:: What you should do ::
Unless it is a picture, every line from the start of the entries through the line with "Partner Portal" must be retyped exactly.

Recorded information Start Marker

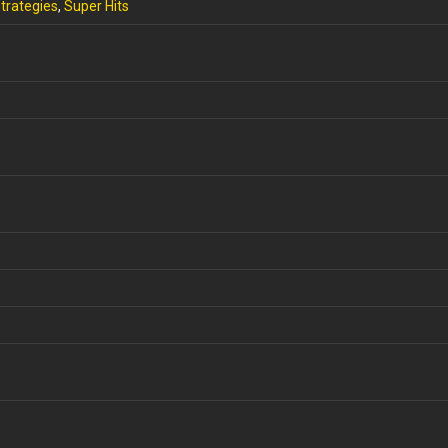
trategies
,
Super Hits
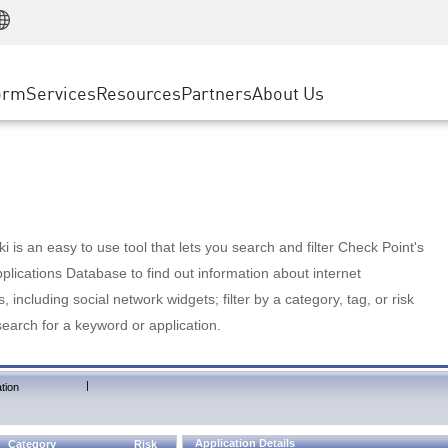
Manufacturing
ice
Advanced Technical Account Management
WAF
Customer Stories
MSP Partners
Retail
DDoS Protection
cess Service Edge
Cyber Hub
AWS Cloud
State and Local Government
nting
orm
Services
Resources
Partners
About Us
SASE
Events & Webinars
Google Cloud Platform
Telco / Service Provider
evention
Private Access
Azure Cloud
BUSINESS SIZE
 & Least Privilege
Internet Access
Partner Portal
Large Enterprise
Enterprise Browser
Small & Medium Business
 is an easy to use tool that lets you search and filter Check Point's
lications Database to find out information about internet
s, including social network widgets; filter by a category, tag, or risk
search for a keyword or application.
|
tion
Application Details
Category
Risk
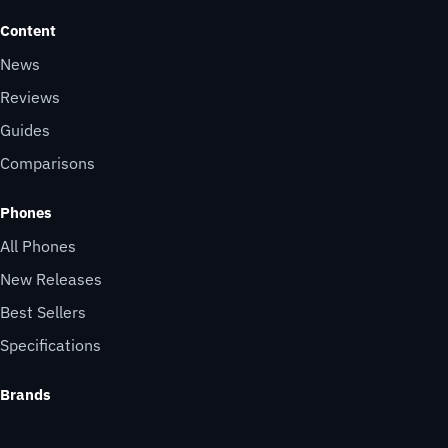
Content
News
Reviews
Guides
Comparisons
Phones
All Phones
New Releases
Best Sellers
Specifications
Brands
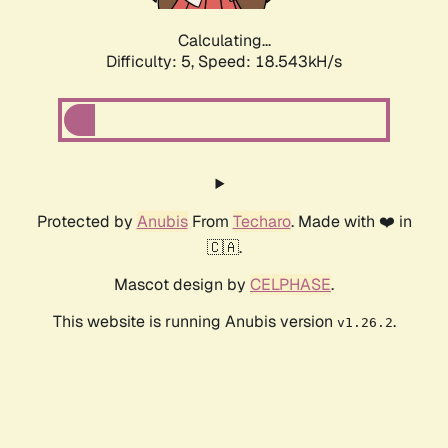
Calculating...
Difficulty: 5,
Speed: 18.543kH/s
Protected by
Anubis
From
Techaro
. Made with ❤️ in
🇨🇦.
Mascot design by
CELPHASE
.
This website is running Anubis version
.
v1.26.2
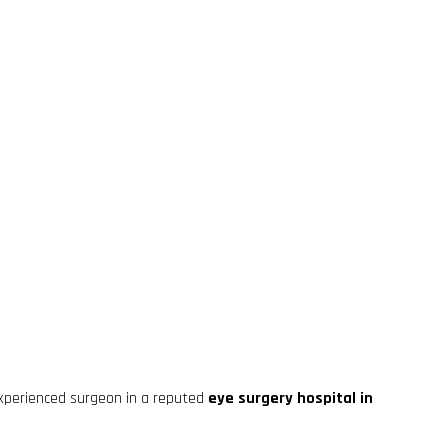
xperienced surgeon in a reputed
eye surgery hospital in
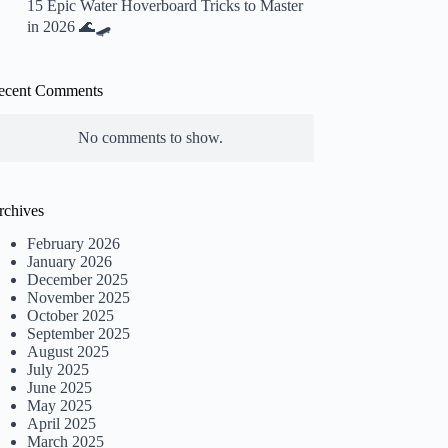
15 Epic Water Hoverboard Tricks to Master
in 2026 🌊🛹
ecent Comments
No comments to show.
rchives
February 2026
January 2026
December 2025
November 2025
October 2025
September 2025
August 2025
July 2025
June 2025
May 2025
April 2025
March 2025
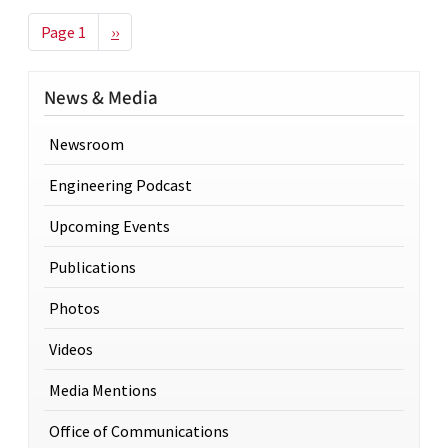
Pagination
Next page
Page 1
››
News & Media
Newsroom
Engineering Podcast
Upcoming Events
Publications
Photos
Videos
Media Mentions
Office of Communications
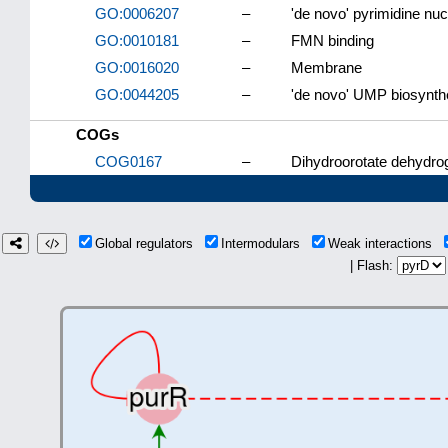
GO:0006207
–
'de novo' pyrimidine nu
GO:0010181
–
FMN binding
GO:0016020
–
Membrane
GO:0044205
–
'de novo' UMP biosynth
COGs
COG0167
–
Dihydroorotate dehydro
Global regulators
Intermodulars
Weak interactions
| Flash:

Recorded information End Marker

:: Reply to the exercise ::
trategies
,
Super Hits
Manufacturing
ice
Advanced Technical Account Management
WAF
Customer Stories
MSP Partners
Retail
DDoS Protection
cess Service Edge
Cyber Hub
AWS Cloud
State and Local Government
nting
orm
Services
Resources
Partners
About Us
SASE
Events & Webinars
Google Cloud Platform
Telco / Service Provider
evention
Private Access
Azure Cloud
BUSINESS SIZE
 & Least Privilege
Internet Access
Partner Portal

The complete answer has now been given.